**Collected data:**
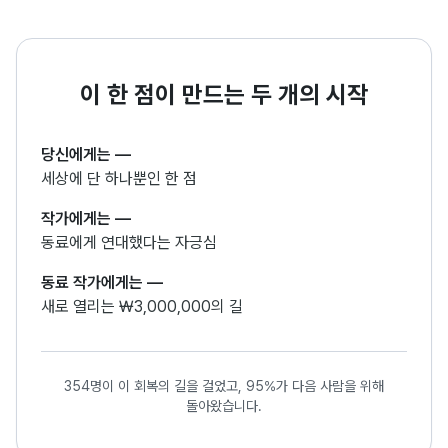
이 한 점이 만드는 두 개의 시작
당신에게는
—
세상에 단 하나뿐인 한 점
작가에게는
—
동료에게 연대했다는 자긍심
동료 작가에게는
—
새로 열리는 ₩3,000,000의 길
354명이 이 회복의 길을 걸었고, 95%가 다음 사람을 위해
돌아왔습니다.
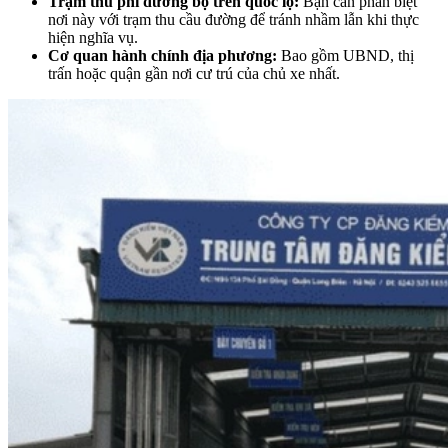
Trạm thu phí đường bộ trên quốc lộ:
Bạn cần phân biệt
nơi này với trạm thu cầu đường để tránh nhầm lẫn khi thực
hiện nghĩa vụ.
Cơ quan hành chính địa phương:
Bao gồm UBND, thị
trấn hoặc quận gần nơi cư trú của chủ xe nhất.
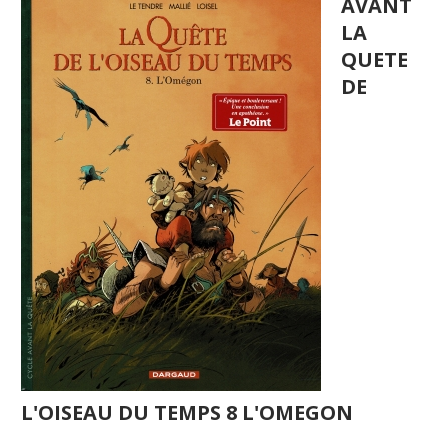
AVANT
LA
QUETE
DE
L'OISEAU DU TEMPS 8 L'OMEGON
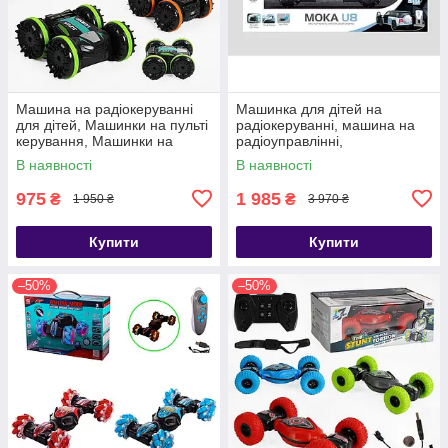
Машина на радіокеруванні
Машинка для дітей на
для дітей, Машинки на пульті
радіокеруванні, машина на
керування, Машинки на
радіоуправлінні,
пульті
Радіокеровані великі
В наявності
В наявності
машинки
975
1 985
₴
₴
1 950 ₴
3 970 ₴
Купити
Купити
–50%
–50%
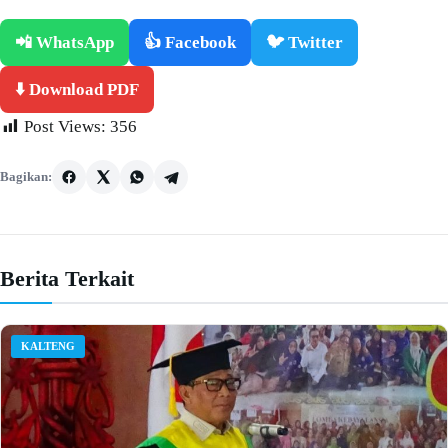
📲 WhatsApp
👍 Facebook
🐦 Twitter
⬇️ Download PDF
Post Views:
356
Bagikan:
Berita Terkait
KALTENG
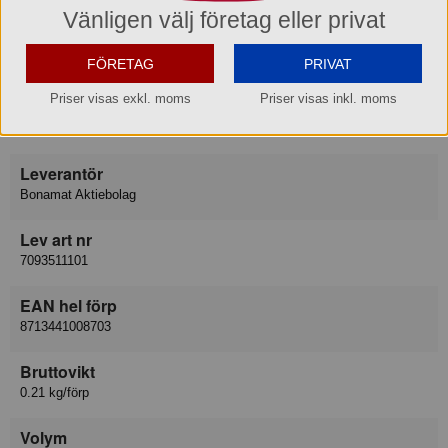
Vänligen välj företag eller privat
Varumärke
Bonamat Bravilor
FÖRETAG
PRIVAT
Priser visas exkl. moms
Priser visas inkl. moms
Varukategori
Tillbehör
Leverantör
Bonamat Aktiebolag
Lev art nr
7093511101
EAN hel förp
8713441008703
Bruttovikt
0.21 kg/förp
Volym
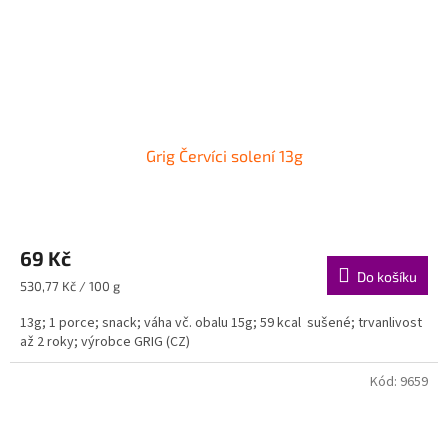
Grig Červíci solení 13g
69 Kč
Do košíku
Měrná
530,77 Kč / 100 g
cena:
13g; 1 porce; snack; váha vč. obalu 15g; 59 kcal sušené; trvanlivost
až 2 roky; výrobce GRIG (CZ)
Kód:
9659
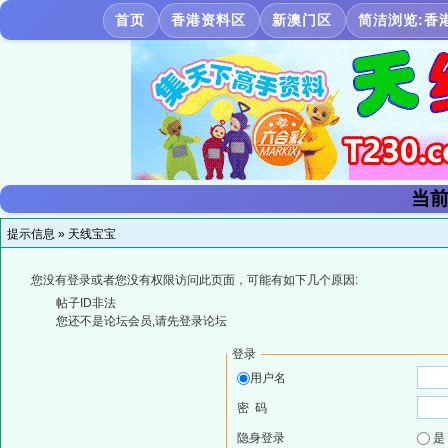
首页
香港资料区
新澳门区
简洁浏览:香
当前
提示信息 »
天线宝宝
您没有登录或者您没有权限访问此页面，可能有如下几个原因:
帖子ID非法
您还不是论坛会员,请先登录论坛
登录
用户名
密 码
隐身登录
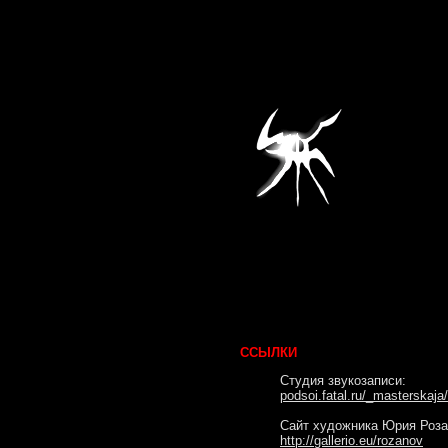
ССЫЛКИ
Студия звукозаписи:
podsoi.fatal.ru/_masterskaj
Сайт художника Юрия Роза
http://gallerio.eu/rozanov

**Aim of the exercise:** Copy every line of the data where "радіокеруванні" is found.

**Answer box:**
Машина на радіокеруванні
радіокеруванні, машина на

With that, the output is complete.